→ **WORK ORDER**
Set down the data below word for word, and leave the images aside.

Items listed in a dataset
━━━

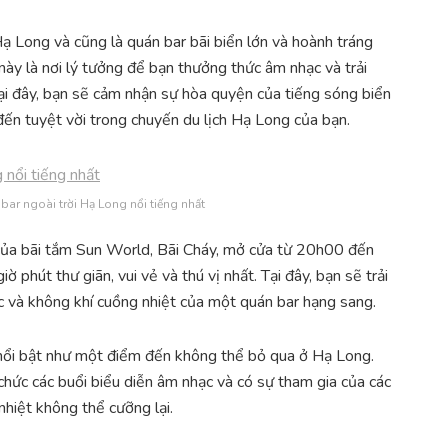
ạ Long và cũng là quán bar bãi biển lớn và hoành tráng
này là nơi lý tưởng để bạn thưởng thức âm nhạc và trải
ại đây, bạn sẽ cảm nhận sự hòa quyện của tiếng sóng biển
đến tuyệt vời trong chuyến du lịch Hạ Long của bạn.
bar ngoài trời Hạ Long nổi tiếng nhất
của bãi tắm Sun World, Bãi Cháy, mở cửa từ 20h00 đến
phút thư giãn, vui vẻ và thú vị nhất. Tại đây, bạn sẽ trải
ạc và không khí cuồng nhiệt của một quán bar hạng sang.
ub nổi bật như một điểm đến không thể bỏ qua ở Hạ Long.
chức các buổi biểu diễn âm nhạc và có sự tham gia của các
nhiệt không thể cưỡng lại.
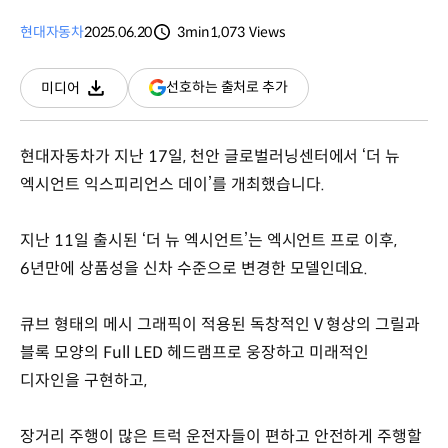
현대자동차
2025.06.20
3min
1,073
Views
분량
조회수
(새
선호하는 출처로 추가
미디어
다운로드
창
열림)
현대자동차가 지난 17일, 천안 글로벌러닝센터에서 ‘더 뉴
엑시언트 익스피리언스 데이’를 개최했습니다.
지난 11일 출시된 ‘더 뉴 엑시언트’는 엑시언트 프로 이후,
6년만에 상품성을 신차 수준으로 변경한 모델인데요.
큐브 형태의 메시 그래픽이 적용된 독창적인 V 형상의 그릴과
블록 모양의 Full LED 헤드램프로 웅장하고 미래적인
디자인을 구현하고,
장거리 주행이 많은 트럭 운전자들이 편하고 안전하게 주행할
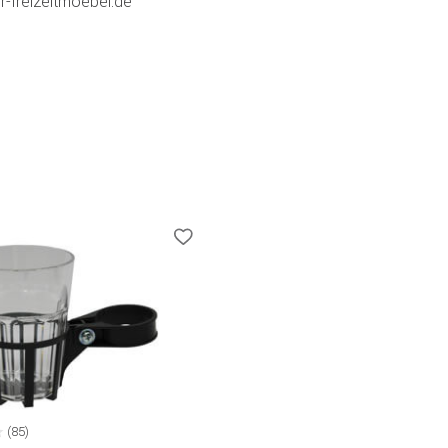
r-freizeitmoebel.de
(85)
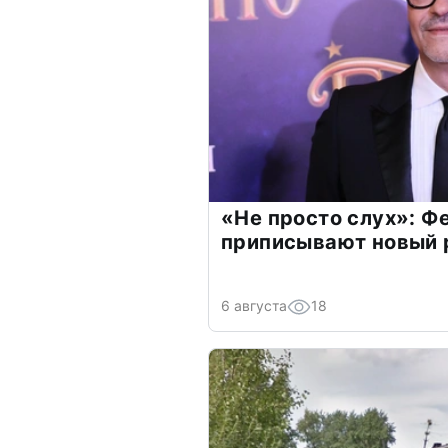
«Не просто слух»: Ф
приписывают новый 
6 августа
18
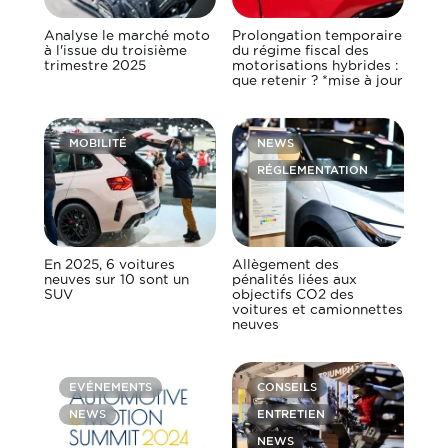
Analyse le marché moto
Prolongation temporaire
à l'issue du troisième
du régime fiscal des
trimestre 2025
motorisations hybrides :
que retenir ? *mise à jour
MOBILITÉ
NEWS
RÉGLEMENTATION
En 2025, 6 voitures
Allègement des
neuves sur 10 sont un
pénalités liées aux
SUV
objectifs CO2 des
voitures et camionnettes
neuves
EVÉNEMENTS
CONSEILS
NEWS
ENTRETIEN
NEWS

━━━

→ **RESPONSE AREA**
ạ Long và cũng là quán bar bãi biển lớn và hoành tráng
này là nơi lý tưởng để bạn thưởng thức âm nhạc và trải
ại đây, bạn sẽ cảm nhận sự hòa quyện của tiếng sóng biển
đến tuyệt vời trong chuyến du lịch Hạ Long của bạn.
bar ngoài trời Hạ Long nổi tiếng nhất
của bãi tắm Sun World, Bãi Cháy, mở cửa từ 20h00 đến
phút thư giãn, vui vẻ và thú vị nhất. Tại đây, bạn sẽ trải
ạc và không khí cuồng nhiệt của một quán bar hạng sang.
ub nổi bật như một điểm đến không thể bỏ qua ở Hạ Long.
chức các buổi biểu diễn âm nhạc và có sự tham gia của các
nhiệt không thể cưỡng lại.
현대자동차
2025.06.20
3min
1,073
Views
분량
조회수
(새
선호하는 출처로 추가
미디어
다운로드
창
열림)
현대자동차가 지난 17일, 천안 글로벌러닝센터에서 ‘더 뉴
엑시언트 익스피리언스 데이’를 개최했습니다.
지난 11일 출시된 ‘더 뉴 엑시언트’는 엑시언트 프로 이후,
6년만에 상품성을 신차 수준으로 변경한 모델인데요.
큐브 형태의 메시 그래픽이 적용된 독창적인 V 형상의 그릴과
블록 모양의 Full LED 헤드램프로 웅장하고 미래적인
디자인을 구현하고,
장거리 주행이 많은 트럭 운전자들이 편하고 안전하게 주행할
r-freizeitmoebel.de
(85)
«Не просто слух»: Ф
приписывают новый 
6 августа
18
Analyse le marché moto
Prolongation temporaire
à l'issue du troisième
du régime fiscal des
trimestre 2025
motorisations hybrides :
que retenir ? *mise à jour
MOBILITÉ
NEWS
RÉGLEMENTATION
En 2025, 6 voitures
Allègement des
neuves sur 10 sont un
pénalités liées aux
SUV
objectifs CO2 des
voitures et camionnettes
neuves
EVÉNEMENTS
CONSEILS
NEWS
ENTRETIEN
NEWS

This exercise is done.